**Directions for this task**
From the entries that follow, copy each line in which "Rail" appears.

╭──

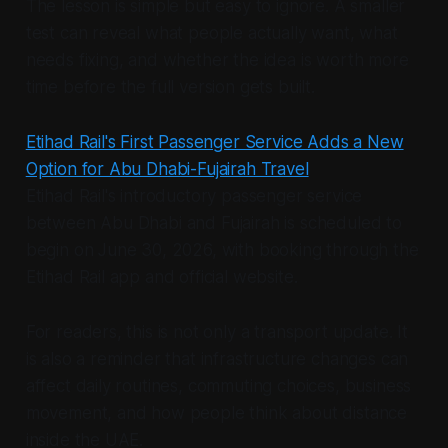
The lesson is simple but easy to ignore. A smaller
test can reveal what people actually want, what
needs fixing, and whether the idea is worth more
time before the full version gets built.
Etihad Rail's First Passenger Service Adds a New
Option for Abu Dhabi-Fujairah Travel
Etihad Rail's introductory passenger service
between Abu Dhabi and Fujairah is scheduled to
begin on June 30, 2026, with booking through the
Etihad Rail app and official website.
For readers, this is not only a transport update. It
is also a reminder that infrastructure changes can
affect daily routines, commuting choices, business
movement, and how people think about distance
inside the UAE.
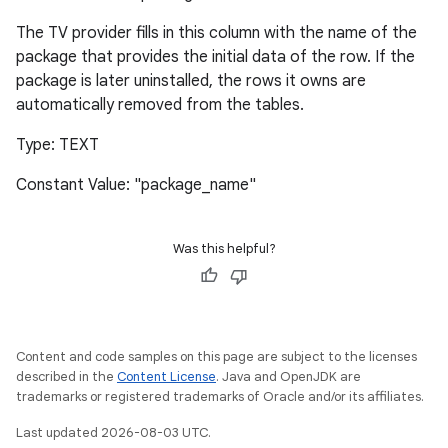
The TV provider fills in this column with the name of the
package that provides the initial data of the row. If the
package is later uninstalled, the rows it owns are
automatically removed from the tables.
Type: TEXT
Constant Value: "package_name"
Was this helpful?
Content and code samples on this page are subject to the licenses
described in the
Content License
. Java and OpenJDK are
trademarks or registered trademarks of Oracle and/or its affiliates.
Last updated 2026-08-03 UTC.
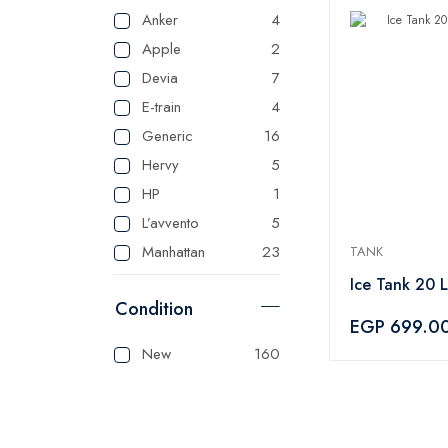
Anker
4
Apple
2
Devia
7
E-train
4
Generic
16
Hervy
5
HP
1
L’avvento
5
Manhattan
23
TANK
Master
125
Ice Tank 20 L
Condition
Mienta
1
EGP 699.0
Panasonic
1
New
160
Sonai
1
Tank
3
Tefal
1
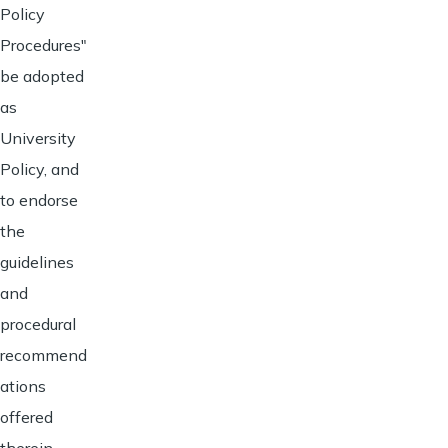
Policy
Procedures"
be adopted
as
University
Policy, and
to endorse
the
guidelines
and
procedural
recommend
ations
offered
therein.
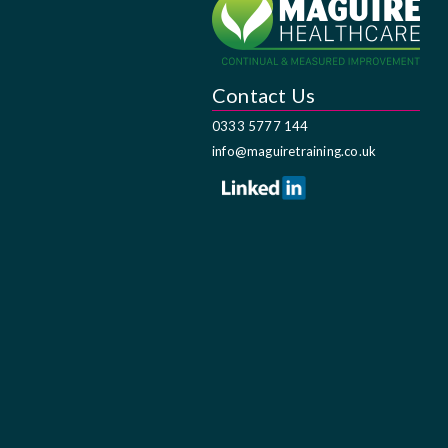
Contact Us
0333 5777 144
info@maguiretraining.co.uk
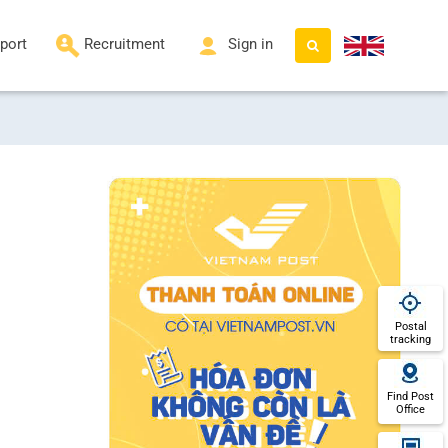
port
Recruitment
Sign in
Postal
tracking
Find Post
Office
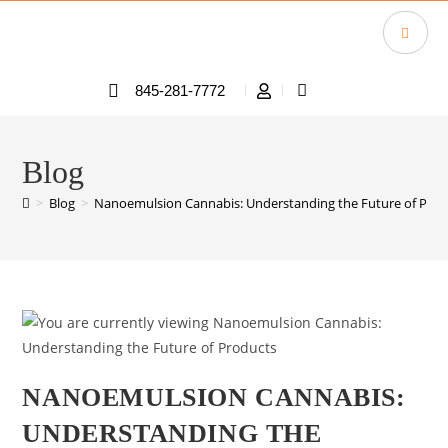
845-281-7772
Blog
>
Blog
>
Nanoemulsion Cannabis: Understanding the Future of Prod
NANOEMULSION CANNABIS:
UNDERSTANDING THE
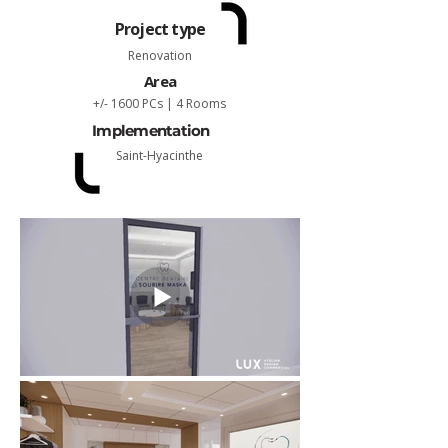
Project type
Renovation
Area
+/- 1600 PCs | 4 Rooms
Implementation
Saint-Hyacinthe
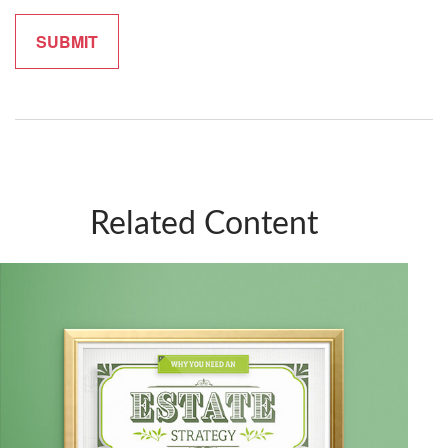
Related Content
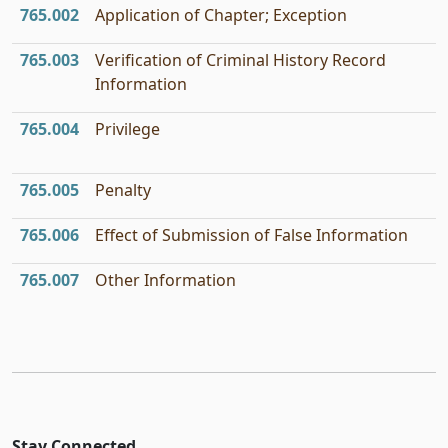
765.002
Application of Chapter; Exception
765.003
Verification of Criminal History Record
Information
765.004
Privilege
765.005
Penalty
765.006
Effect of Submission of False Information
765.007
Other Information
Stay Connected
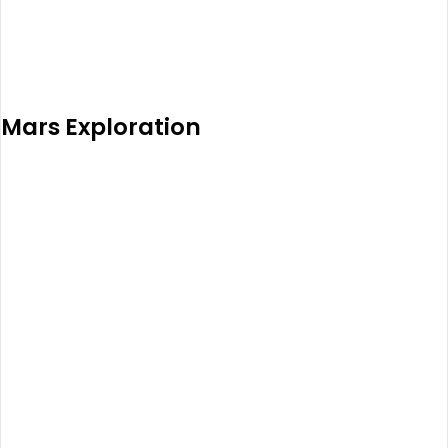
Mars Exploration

╰──

**Solution for this exercise**
Etihad Rail's First Passenger Service Adds a New
Etihad Rail's introductory passenger service
Etihad Rail app and official website.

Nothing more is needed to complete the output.